[The data]
....................
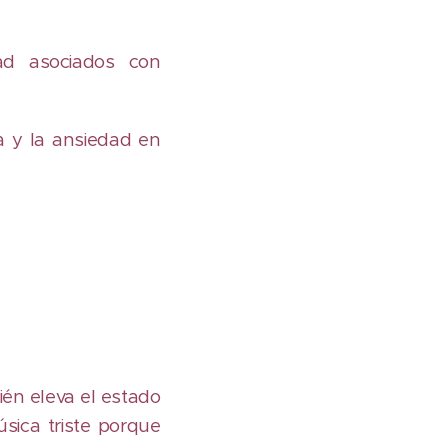
ad asociados con
a y la ansiedad en
ién eleva el estado
sica triste porque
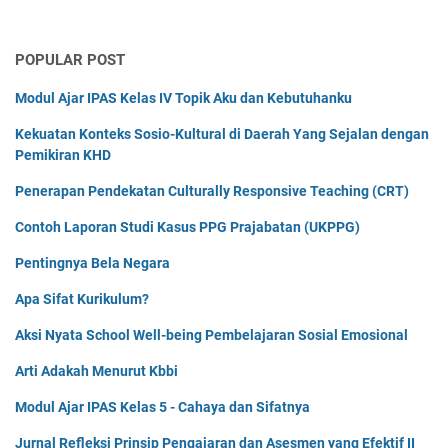
POPULAR POST
Modul Ajar IPAS Kelas IV Topik Aku dan Kebutuhanku
Kekuatan Konteks Sosio-Kultural di Daerah Yang Sejalan dengan
Pemikiran KHD
Penerapan Pendekatan Culturally Responsive Teaching (CRT)
Contoh Laporan Studi Kasus PPG Prajabatan (UKPPG)
Pentingnya Bela Negara
Apa Sifat Kurikulum?
Aksi Nyata School Well-being Pembelajaran Sosial Emosional
Arti Adakah Menurut Kbbi
Modul Ajar IPAS Kelas 5 - Cahaya dan Sifatnya
Jurnal Refleksi Prinsip Pengajaran dan Asesmen yang Efektif II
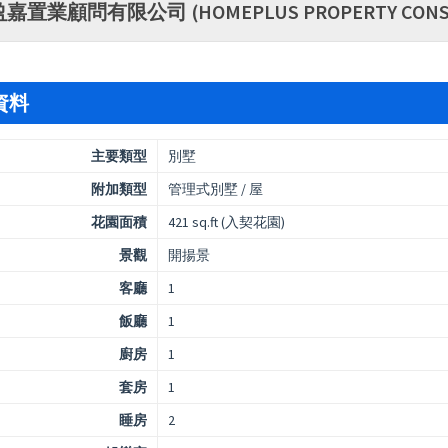
盈嘉置業顧問有限公司 (HOMEPLUS PROPERTY CONSU
資料
主要類型
別墅
附加類型
管理式別墅 / 屋
花園面積
421 sq.ft (入契花園)
景觀
開揚景
客廳
1
飯廳
1
廚房
1
套房
1
睡房
2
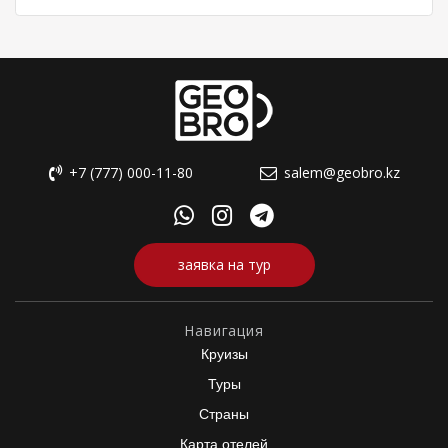
+7 (777) 000-11-80
salem@geobro.kz
заявка на тур
Навигация
Круизы
Туры
Страны
Карта отелей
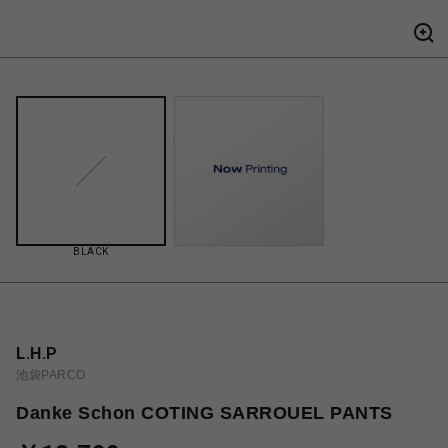
BLACK
L.H.P
池袋PARCO
Danke Schon COTING SARROUEL PANTS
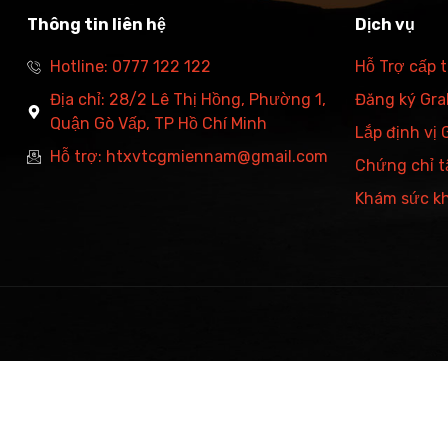
Thông tin liên hệ
Dịch vụ
Hotline: 0777 122 122
Hỗ Trợ cấp 
Địa chỉ: 28/2 Lê Thị Hồng, Phường 1,
Đăng ký Grab
Quận Gò Vấp, TP Hồ Chí Minh
Lắp định vị
Hỗ trợ: htxvtcgmiennam@gmail.com
Chứng chỉ t
Khám sức k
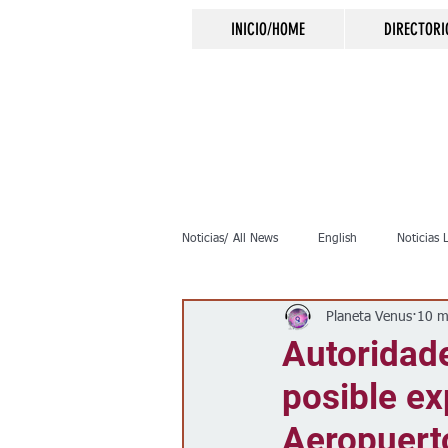
INICIO/HOME
DIRECTORI
Noticias/ All News
English
Noticias 
Planeta Venus
10 m
Inmigración
Crimen
Negocio
Autoridade
posible ex
Elecciones
Clima
Vivienda
Aeropuert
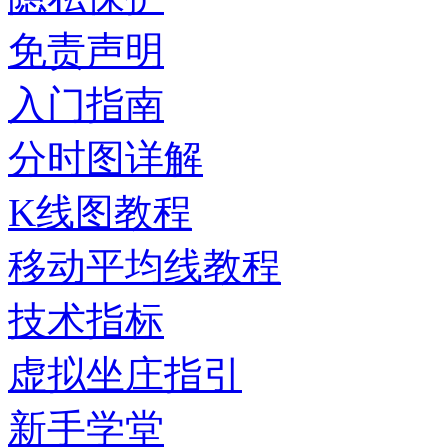
免责声明
入门指南
分时图详解
K线图教程
移动平均线教程
技术指标
虚拟坐庄指引
新手学堂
....................
Using the data above, return each line that includes the word "Modul".

[Solved problem]
Modul Ajar IPAS Kelas IV Topik Aku dan Kebutuhanku
Modul Ajar IPAS Kelas 5 - Cahaya dan Sifatnya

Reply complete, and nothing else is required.